2. The invention defined by claim 1 wherein said pair of ears comprise extensions of said ramps.

3. The invention defined by claim 1 wherein each ear has surface portions bearing against said flanges and the walls of the groove which it fills to limit distortion thereof during coiling of the strip.

4. The invention defined by claim 1 wherein said coiling shoe has a wedge shaped leading end entering the space between the pair of cooperating fluting rolls for juxtaposition therewith to minimize any gap between the rolls and the strip coiling surfaces whereby any tendency to create flat spots at the beginning or end of a strip is minimized.

5. The invention defined by claim 1 wherein said strip coiling surfaces extend over the wedge shaped leading edge of the shoe whereby the coiling surfaces may be juxtaposed to the periphery of the fluting rolls.

6. A machine for coiling a sheet metal strip having a pair of lateral flanges joined by a channel shaped rib with the rib and flanges defining therebetween oppositely opening lateral grooves, and wherein the rib has a top surface and is on the outside of the coil, comprising, in combination:

a wedge shaped coiling shoe having a strip coiling surface for bearing against said flanges with a rib receiving groove bisecting such surface and having a bottom coiling surface for bearing against the top of the rib, said shoe having the narrow end of the wedge shape entering the space between the fluting rolls and disposed with said strip coiling surfaces juxtaposing the said one roll whereby a strip emerging from between the rolls has its rib enter the groove bisecting such surface;

said strip coiling surfaces being disposed at an angle to a plane common to the axes of the fluting rolls and extending in a direction to cause a strip emerging from between the rolls to be coiled with said rib on the outside of the coil;

said coiling shoe at the edges of the rib receiving groove having ears for entering the oppositely opening lateral grooves of the strip and shaped to substantially fill such lateral grooves to prevent collapse of the walls of such lateral grooves during coiling of the strip;

and means coupled to the fluting rolls for driving them.

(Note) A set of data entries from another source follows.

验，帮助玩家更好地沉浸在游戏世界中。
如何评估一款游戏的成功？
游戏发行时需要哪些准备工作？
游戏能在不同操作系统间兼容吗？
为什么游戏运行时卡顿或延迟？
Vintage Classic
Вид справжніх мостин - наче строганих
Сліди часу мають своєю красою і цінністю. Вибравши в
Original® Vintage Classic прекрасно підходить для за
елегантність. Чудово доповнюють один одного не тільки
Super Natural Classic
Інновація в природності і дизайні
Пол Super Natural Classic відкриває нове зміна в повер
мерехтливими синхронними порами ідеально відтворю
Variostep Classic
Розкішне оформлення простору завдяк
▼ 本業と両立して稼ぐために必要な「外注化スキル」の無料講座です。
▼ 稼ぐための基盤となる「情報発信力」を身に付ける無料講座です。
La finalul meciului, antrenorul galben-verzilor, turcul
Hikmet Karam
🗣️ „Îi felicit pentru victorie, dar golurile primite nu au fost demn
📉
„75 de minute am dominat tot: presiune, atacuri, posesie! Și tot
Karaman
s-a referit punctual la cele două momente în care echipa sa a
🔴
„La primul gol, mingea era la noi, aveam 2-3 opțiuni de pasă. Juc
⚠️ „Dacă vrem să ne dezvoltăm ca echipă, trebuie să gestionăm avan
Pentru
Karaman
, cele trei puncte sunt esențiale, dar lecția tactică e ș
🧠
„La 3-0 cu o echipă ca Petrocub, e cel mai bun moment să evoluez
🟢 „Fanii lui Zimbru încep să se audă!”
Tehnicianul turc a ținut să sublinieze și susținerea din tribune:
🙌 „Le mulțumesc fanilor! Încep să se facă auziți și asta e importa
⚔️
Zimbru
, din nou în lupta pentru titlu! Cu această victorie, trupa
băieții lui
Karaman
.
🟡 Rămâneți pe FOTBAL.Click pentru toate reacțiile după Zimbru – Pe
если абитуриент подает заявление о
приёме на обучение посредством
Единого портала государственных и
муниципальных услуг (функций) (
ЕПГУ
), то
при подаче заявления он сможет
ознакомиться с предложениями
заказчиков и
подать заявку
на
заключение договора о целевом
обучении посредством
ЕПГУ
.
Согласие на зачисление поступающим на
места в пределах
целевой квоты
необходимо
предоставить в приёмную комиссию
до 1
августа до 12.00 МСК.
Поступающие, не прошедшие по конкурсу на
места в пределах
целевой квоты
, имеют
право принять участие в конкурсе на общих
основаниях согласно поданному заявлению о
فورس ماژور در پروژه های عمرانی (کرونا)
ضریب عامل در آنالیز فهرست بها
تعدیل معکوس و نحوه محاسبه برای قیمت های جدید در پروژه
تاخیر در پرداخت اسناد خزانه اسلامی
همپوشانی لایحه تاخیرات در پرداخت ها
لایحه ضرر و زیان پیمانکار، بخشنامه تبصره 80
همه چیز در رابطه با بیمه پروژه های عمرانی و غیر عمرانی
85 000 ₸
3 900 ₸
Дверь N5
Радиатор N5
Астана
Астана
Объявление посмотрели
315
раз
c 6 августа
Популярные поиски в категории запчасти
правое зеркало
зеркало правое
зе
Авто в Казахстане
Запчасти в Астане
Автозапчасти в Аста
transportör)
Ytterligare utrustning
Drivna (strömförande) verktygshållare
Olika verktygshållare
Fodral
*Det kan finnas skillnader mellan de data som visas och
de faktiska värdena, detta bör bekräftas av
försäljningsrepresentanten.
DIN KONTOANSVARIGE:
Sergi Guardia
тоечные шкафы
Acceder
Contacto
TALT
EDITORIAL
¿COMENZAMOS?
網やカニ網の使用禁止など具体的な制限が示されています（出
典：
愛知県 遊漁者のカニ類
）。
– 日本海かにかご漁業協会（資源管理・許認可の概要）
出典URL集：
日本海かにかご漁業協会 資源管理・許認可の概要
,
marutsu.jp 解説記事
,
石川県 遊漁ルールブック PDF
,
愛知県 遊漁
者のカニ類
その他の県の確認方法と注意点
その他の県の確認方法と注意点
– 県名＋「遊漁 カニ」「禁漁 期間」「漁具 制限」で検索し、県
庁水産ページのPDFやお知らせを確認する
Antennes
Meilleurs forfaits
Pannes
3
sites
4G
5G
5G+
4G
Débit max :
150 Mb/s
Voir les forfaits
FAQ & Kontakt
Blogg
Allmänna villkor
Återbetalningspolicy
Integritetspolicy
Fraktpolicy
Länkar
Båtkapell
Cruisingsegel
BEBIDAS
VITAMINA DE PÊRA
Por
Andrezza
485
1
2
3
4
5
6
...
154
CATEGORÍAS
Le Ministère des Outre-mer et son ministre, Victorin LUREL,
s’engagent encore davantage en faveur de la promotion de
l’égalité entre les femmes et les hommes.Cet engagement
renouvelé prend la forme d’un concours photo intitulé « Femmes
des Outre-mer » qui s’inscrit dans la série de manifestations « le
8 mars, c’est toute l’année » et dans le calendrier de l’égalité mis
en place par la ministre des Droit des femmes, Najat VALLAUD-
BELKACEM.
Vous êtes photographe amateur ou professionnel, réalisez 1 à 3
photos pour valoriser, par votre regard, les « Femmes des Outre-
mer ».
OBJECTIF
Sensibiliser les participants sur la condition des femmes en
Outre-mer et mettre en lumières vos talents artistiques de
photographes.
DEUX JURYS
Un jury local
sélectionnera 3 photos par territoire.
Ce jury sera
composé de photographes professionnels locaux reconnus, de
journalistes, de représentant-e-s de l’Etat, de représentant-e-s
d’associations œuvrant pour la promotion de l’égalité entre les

7. The invention defined by claim 1 wherein strip infeed guide means are provided having a strip supporting surface bisected by a longitudinal groove for receiving the channel shaped rib of the strip while the lateral flanges are supported by the strip supporting surface adjacent the longitudinal groove;

and said strip supporting surface is disposed substantially perpendicularly to a plane common to the axes of said rolls and at an angle to said strip coiling surface.

8. The invention defined by claim 6 wherein strip infeed guide means are provided having a strip supporting surface bisected by a longitudinal groove for receiving the channel shaped rib of the strip while the lateral flanges are supported by the strip supporting surface adjacent the longitudinal groove;

9. The invention defined by claim 1 wherein means are provided for moving and holding said shoe in adjusted positions closer or farther from said rolls and at varying angles of inclination to vary the radius of curvature of the strip being coiled.

10. The invention defined by claim 6 wherein means are provided for moving and holding said shoe in adjusted positions closer or farther from said rolls and at varying angles of inclination to vary the radius of curvature of the strip being coiled.